84. Die Getauften, die geschieden sind und standesamtlich wiedergeheiratet haben, müssen mehr in die christlichen Gemeinden integriert werden – in der je möglichen Art und Weise, unter Vermeidung jeden Anlasses zum Skandal. Die Logik der Integration ist der Schlüssel ihrer seelsorglichen Begleitung, damit sie nicht nur wissen, dass sie zum Leib Christi – d.h. der Kirche – gehören, sondern das auch auf freudige und fruchtbare Weise erleben. Sie sind Getaufte, sind Brüder und Schwestern, der Heilige Geist schüttet über sie zum Wohle aller Gaben und Charismen aus. Ihre Teilnahme kann sich in verschiedenen kirchlichen Diensten ausdrücken; es gilt daher zu unterscheiden, welche der verschiedenen Formen des Ausschlusses, die derzeit in liturgischem, pastoralem, schulischem und institutionellem Bereich bestehen, überwunden werden können. Sie sollen sich nicht nur nicht exkommuniziert fühlen, sondern können als lebendige Glieder der Kirche leben und reifen und die Kirche dabei als eine Mutter wahrnehmen, die sie immer aufnimmt, sich voller Zuneigung um sie kümmert und sie ermuntert auf dem Weg des Lebens und des Evangeliums. Diese Integration ist auch für die Sorge und die christliche Erziehung ihrer Kinder nötig, sie müssen an erster Stelle stehen. Für die christliche Gemeinschaft bedeutet das Sich-Kümmern um diese Menschen keine Schwächung des eigenen Glaubens und des Zeugnisses für die Unauflöslichkeit der Ehe – im Gegenteil, die Kirche drückt gerade dadurch ihre Nächstenliebe aus.

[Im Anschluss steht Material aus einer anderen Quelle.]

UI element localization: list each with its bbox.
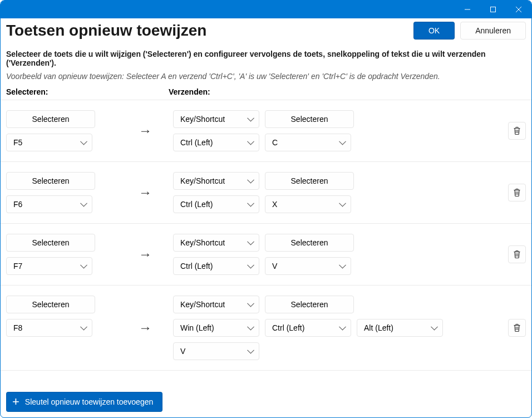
delete-remap-button[interactable]	[508, 245, 526, 263]
window-titlebar	[1, 1, 531, 18]
send-type-combo[interactable]: Key/Shortcut	[173, 110, 259, 128]
trash-icon	[513, 323, 521, 332]
remap-send-column: Key/ShortcutSelecterenWin (Left)Ctrl (Le…	[173, 296, 492, 360]
remap-rows: SelecterenF5→Key/ShortcutSelecterenCtrl …	[1, 100, 531, 386]
ok-button[interactable]: OK	[413, 22, 455, 40]
select-key-button[interactable]: Selecteren	[6, 172, 95, 190]
send-type-combo[interactable]: Key/Shortcut	[173, 296, 259, 313]
send-top-row: Key/ShortcutSelecteren	[173, 110, 492, 128]
send-keys-row: Ctrl (Left)X	[173, 195, 492, 213]
instructions: Selecteer de toets die u wilt wijzigen (…	[1, 44, 531, 83]
arrow-icon: →	[117, 123, 173, 139]
remap-send-column: Key/ShortcutSelecterenCtrl (Left)X	[173, 172, 492, 213]
trash-icon	[513, 126, 521, 135]
source-key-combo[interactable]: F5	[6, 134, 92, 151]
send-type-combo[interactable]: Key/Shortcut	[173, 234, 259, 252]
source-key-combo[interactable]: F8	[6, 319, 92, 337]
send-select-shortcut-button[interactable]: Selecteren	[265, 172, 354, 190]
send-select-shortcut-button[interactable]: Selecteren	[265, 296, 354, 313]
close-icon	[516, 7, 521, 12]
delete-remap-button[interactable]	[508, 122, 526, 140]
send-select-shortcut-button[interactable]: Selecteren	[265, 110, 354, 128]
column-header-send: Verzenden:	[169, 87, 210, 96]
send-key-combo[interactable]: X	[265, 195, 351, 213]
arrow-icon: →	[117, 185, 173, 200]
send-top-row: Key/ShortcutSelecteren	[173, 172, 492, 190]
dialog-title: Toetsen opnieuw toewijzen	[6, 22, 413, 40]
instructions-example: Voorbeeld van opnieuw toewijzen: Selecte…	[6, 72, 526, 81]
send-select-shortcut-button[interactable]: Selecteren	[265, 234, 354, 252]
source-key-combo[interactable]: F6	[6, 195, 92, 213]
remap-send-column: Key/ShortcutSelecterenCtrl (Left)C	[173, 110, 492, 151]
minimize-button[interactable]	[455, 1, 480, 18]
column-headers: Selecteren: Verzenden:	[1, 83, 531, 100]
remap-row: SelecterenF7→Key/ShortcutSelecterenCtrl …	[1, 223, 531, 285]
send-keys-row: Win (Left)Ctrl (Left)Alt (Left)	[173, 319, 492, 337]
arrow-icon: →	[117, 247, 173, 262]
send-key-combo[interactable]: Ctrl (Left)	[173, 195, 259, 213]
remap-row: SelecterenF5→Key/ShortcutSelecterenCtrl …	[1, 100, 531, 161]
remap-select-column: SelecterenF7	[6, 234, 117, 275]
send-keys-row: V	[173, 342, 492, 360]
send-top-row: Key/ShortcutSelecteren	[173, 296, 492, 313]
send-keys-row: Ctrl (Left)V	[173, 257, 492, 275]
send-key-combo[interactable]: C	[265, 134, 351, 151]
remap-select-column: SelecterenF8	[6, 296, 117, 337]
instructions-main: Selecteer de toets die u wilt wijzigen (…	[6, 50, 526, 67]
send-key-combo[interactable]: V	[265, 257, 351, 275]
send-key-combo[interactable]: Alt (Left)	[357, 319, 443, 337]
cancel-button[interactable]: Annuleren	[460, 22, 526, 40]
svg-rect-1	[491, 7, 496, 12]
source-key-combo[interactable]: F7	[6, 257, 92, 275]
remap-delete-column	[492, 184, 526, 201]
dialog-header: Toetsen opnieuw toewijzen OK Annuleren	[1, 18, 531, 44]
plus-icon: +	[12, 396, 19, 408]
maximize-icon	[490, 7, 496, 12]
remap-delete-column	[492, 319, 526, 337]
column-header-select: Selecteren:	[6, 87, 169, 96]
close-button[interactable]	[506, 1, 531, 18]
send-key-combo[interactable]: Ctrl (Left)	[173, 257, 259, 275]
remap-select-column: SelecterenF5	[6, 110, 117, 151]
add-remap-label: Sleutel opnieuw toewijzen toevoegen	[25, 397, 153, 406]
remap-select-column: SelecterenF6	[6, 172, 117, 213]
send-key-combo[interactable]: Win (Left)	[173, 319, 259, 337]
maximize-button[interactable]	[480, 1, 506, 18]
send-key-combo[interactable]: Ctrl (Left)	[173, 134, 259, 151]
select-key-button[interactable]: Selecteren	[6, 296, 95, 313]
remap-row: SelecterenF8→Key/ShortcutSelecterenWin (…	[1, 285, 531, 371]
select-key-button[interactable]: Selecteren	[6, 234, 95, 252]
send-type-combo[interactable]: Key/Shortcut	[173, 172, 259, 190]
trash-icon	[513, 188, 521, 197]
select-key-button[interactable]: Selecteren	[6, 110, 95, 128]
add-remap-button[interactable]: + Sleutel opnieuw toewijzen toevoegen	[6, 392, 162, 412]
remap-delete-column	[492, 245, 526, 263]
remap-delete-column	[492, 122, 526, 140]
delete-remap-button[interactable]	[508, 184, 526, 201]
dialog-footer: + Sleutel opnieuw toewijzen toevoegen	[1, 386, 531, 417]
send-keys-row: Ctrl (Left)C	[173, 134, 492, 151]
minimize-icon	[465, 7, 470, 12]
remap-row: SelecterenF6→Key/ShortcutSelecterenCtrl …	[1, 161, 531, 223]
send-key-combo[interactable]: Ctrl (Left)	[265, 319, 351, 337]
remap-send-column: Key/ShortcutSelecterenCtrl (Left)V	[173, 234, 492, 275]
send-key-combo[interactable]: V	[173, 342, 259, 360]
send-top-row: Key/ShortcutSelecteren	[173, 234, 492, 252]
arrow-icon: →	[117, 320, 173, 336]
trash-icon	[513, 250, 521, 259]
delete-remap-button[interactable]	[508, 319, 526, 337]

85. Der heilige Johannes Paul II. hat einen umfassenden Kriterienkatalog zusammengestellt, der die Grundlage für die Einschätzung solcher Situationen bleibt: „Die Hirten mögen beherzigen, dass sie um der Liebe willen zur Wahrheit verpflichtet sind, die verschiedenen Situationen gut zu unterscheiden. Es ist ein Unterschied, ob jemand trotz aufrichtigen Bemühens, die frühere Ehe zu retten, völlig zu Unrecht verlassen wurde oder ob jemand eine kirchlich gültige Ehe durch eigene schwere Schuld zerstört hat. Wieder andere sind eine neue Verbindung eingegangen im Hinblick auf die Erziehung der Kinder und haben manchmal die subjektive Gewissensüberzeugung, dass die frühere, unheilbar zerstörte Ehe niemals gültig war“ (Familiaris Consortio, Nr. 84).

So ist es Aufgabe der Priester, die betroffenen Menschen auf dem Weg der Unterscheidung zu begleiten, gemäß der Lehre der Kirche und den Vorgaben des Bischofs. In diesem Prozess wird es hilfreich sein, eine Gewissenserforschung mittels Momenten der Reflexion und der Buße vorzunehmen. Die wiederverheirateten Geschiedenen sollten sich fragen, wie sie mit ihren Kindern umgegangen sind, als die eheliche Gemeinschaft in die Krise geriet; ob es Versuche der Versöhnung gab; wie die Situation des verlassenen Partners ist; wie sich die neue Partnerschaft auf die weitere Familie und die Gemeinschaft der Gläubigen auswirkt; welches Beispiel den Jüngeren gegeben wird, die sich auf die Ehe vorbereiten sollen. Eine ehrliche Besinnung kann das Vertrauen in die Barmherzigkeit Gottes stärken, die niemandem verweigert wird.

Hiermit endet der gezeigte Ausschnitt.